There is a potential cost, footprint and power savings by eliminating
unnecessary opto-electronic conversions on a signal path in a
core optical mesh network. Current networks have seen the deployment
of wavelength division multiplexing (WDM) technology, followed
more recently by the deployment of an optical transport layer
where optical crossconnects (OXCs) are connected using WDM links
.both currently deployed WDM systems and OXCs use electronics
in the signal path, thereby creating an opaque network .it is
very compelling to imagine an optical transport layer where signals
remain in the optical domain from the time the time the enter
the network until they leave the network, thereby creating a transparent
network.
To carry
out the assessment of opaque and transparent networks, we make
the following basic assumptions on the requirements for core mesh
networks:
" Network operators require a lowest cost network, not just
lowest cost network elements.

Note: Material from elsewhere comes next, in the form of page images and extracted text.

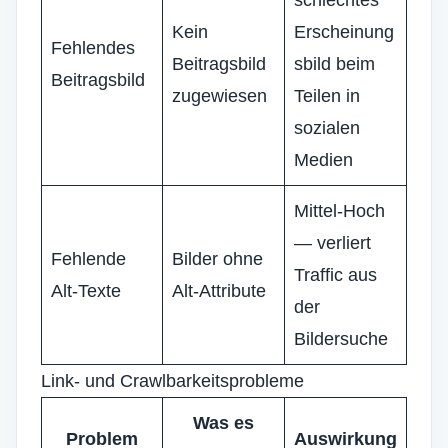
schlechtes
Kein
Erscheinung
Fehlendes
Beitragsbild
sbild beim
Beitragsbild
zugewiesen
Teilen in
sozialen
Medien
Mittel-Hoch
— verliert
Fehlende
Bilder ohne
Traffic aus
Alt-Texte
Alt-Attribute
der
Bildersuche
Link- und Crawlbarkeitsprobleme
Was es
Problem
Auswirkung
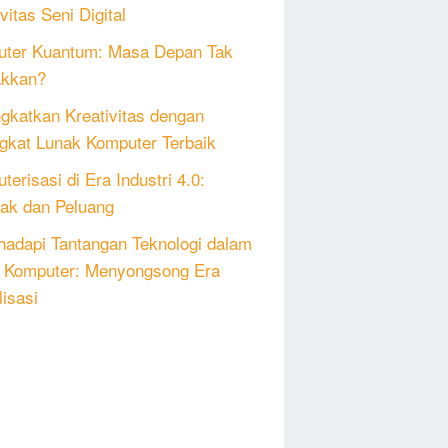
vitas Seni Digital
ter Kuantum: Masa Depan Tak
akkan?
gkatkan Kreativitas dengan
gkat Lunak Komputer Terbaik
erisasi di Era Industri 4.0:
k dan Peluang
adapi Tantangan Teknologi dalam
 Komputer: Menyongsong Era
lisasi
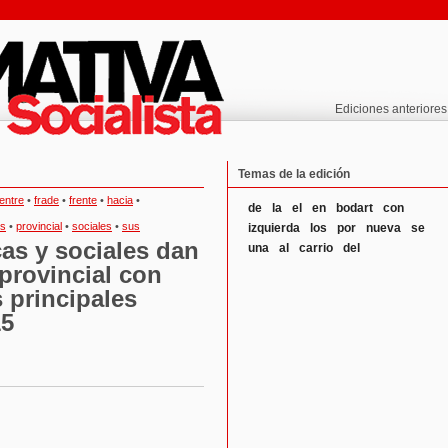
Ediciones anteriores
Temas de la edición
entre
•
frade
•
frente
•
hacia
•
de
la
el
en
bodart
con
es
•
provincial
•
sociales
•
sus
izquierda
los
por
nueva
se
cas y sociales dan
una
al
carrio
del
provincial con
 principales
15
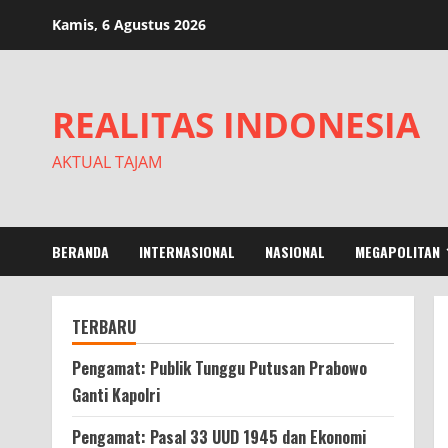
Skip
Kamis, 6 Agustus 2026
to
content
REALITAS INDONESIA
AKTUAL TAJAM
BERANDA
INTERNASIONAL
NASIONAL
MEGAPOLITAN
TERBARU
Pengamat: Publik Tunggu Putusan Prabowo
Ganti Kapolri
Pengamat: Pasal 33 UUD 1945 dan Ekonomi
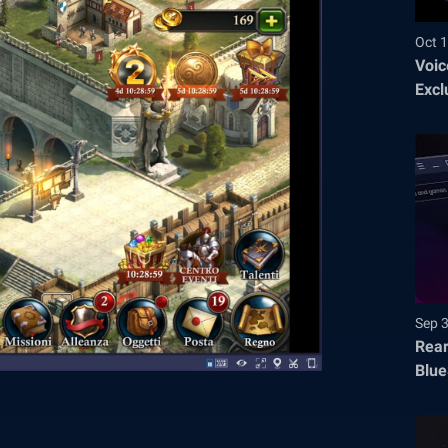
Oct 1
Voic
Excl
Sep 
Rear
Blue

For example, even though optical
may be cheaper than electrical network elements, a network without
wavelength conversions and tunable wavelength access in the optical
domain could lead to higher network cost due to inefficient capacity
usage than a network with wavelength conversions in the electrical
domain.
" A network operator must not be constrained to buy the entire
network from a single vendor.
" In order to build a dynamic, scalable and manageable backbone
network it is essential that manual configuration be eliminated
as much as possible.
" An optical switching system must be easily scalable with
low cost and and a small footprint as the network grows to many
hundreds of wavelength channels per fiber and to a speed 40 Gb/s
NETWORK ARCHITECTURES
Increased
traffic volume due to the introduction of new broadband services
is driving carriers to deployment of an optical transport layer
based on WDM. The network infrastructure of existing core networks
is currently undergoing a transformation from rings using synchronous
optical networks (SONET) add/drop multiplexers (ADMs) to mesh
topologies using OXCs. Even though the applications driving large
scale deployment of transparent optical switches are not currently
in place, and the traffic demand does not currently justify the
the use of transparent switches that are cost effective at very
high bit rates, it is possible that at some point in the future
transparent switches may be deployed in the network.,
Transparent
network architecture
The transparent
network is as shown. Since a signal from a client network element(NE),such
as a router, connected via a specific wavelength must remain on
the same wavelength when there is no wavelength conversion , only
a small size switch fabric is needed to interconnect the WDMs
and NEs in a node. This architecture also implies end-to-end bit
rate and data format transparency. Another architecture of a transparent
switch in a transparent network may include a single large fabric
instead of multiple switch matrices of small port counts. If one
is to provide flexibility, such an architecture design would require
the use of tunable lasers at the clients and wavelength conversions.